— TASK BRIEF —
Please set down only the lines between the line containing "UMBERTO CICERI. LA FORMA DEL RITMO" and the end of the records, inclusive, exactly as they stand.
--- THE INPUT Enclosed Below ---
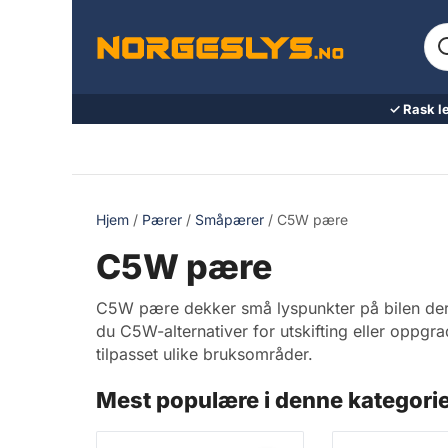
Hopp
Sø
til
ett
innhold
pr
ell
✓ Rask l
va
Hjem
/
Pærer
/
Småpærer
/ C5W pære
C5W pære
C5W pære dekker små lyspunkter på bilen der ri
du C5W-alternativer for utskifting eller oppg
tilpasset ulike bruksområder.
Mest populære i denne kategori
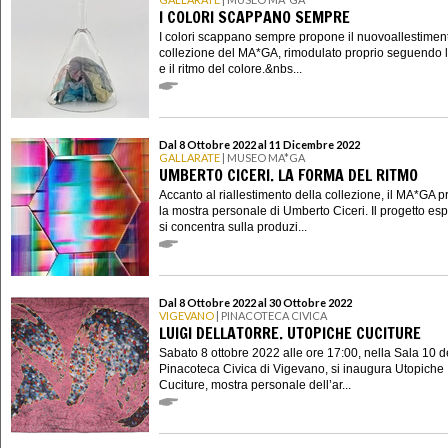
I COLORI SCAPPANO SEMPRE
I colori scappano sempre propone il nuovoallestimen
collezione del MA*GA, rimodulato proprio seguendo l
e il ritmo del colore.&nbs...
Dal 8 Ottobre 2022 al 11 Dicembre 2022
GALLARATE
| MUSEO MA*GA
UMBERTO CICERI. LA FORMA DEL RITMO
Accanto al riallestimento della collezione, il MA*GA 
la mostra personale di Umberto Ciceri. Il progetto esp
si concentra sulla produzi...
Dal 8 Ottobre 2022 al 30 Ottobre 2022
VIGEVANO
| PINACOTECA CIVICA
LUIGI DELLATORRE. UTOPICHE CUCITURE
Sabato 8 ottobre 2022 alle ore 17:00, nella Sala 10 d
Pinacoteca Civica di Vigevano, si inaugura Utopiche
Cuciture, mostra personale dell’ar...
--- End of Enclosed THE INPUT ---
— WRITTEN SOLUTION —
UMBERTO CICERI. LA FORMA DEL RITMO
Accanto al riallestimento della collezione, il MA*GA 
la mostra personale di Umberto Ciceri. Il progetto esp
si concentra sulla produzi...
Dal 8 Ottobre 2022 al 30 Ottobre 2022
VIGEVANO
| PINACOTECA CIVICA
LUIGI DELLATORRE. UTOPICHE CUCITURE
Sabato 8 ottobre 2022 alle ore 17:00, nella Sala 10 d
Pinacoteca Civica di Vigevano, si inaugura Utopiche
Cuciture, mostra personale dell’ar...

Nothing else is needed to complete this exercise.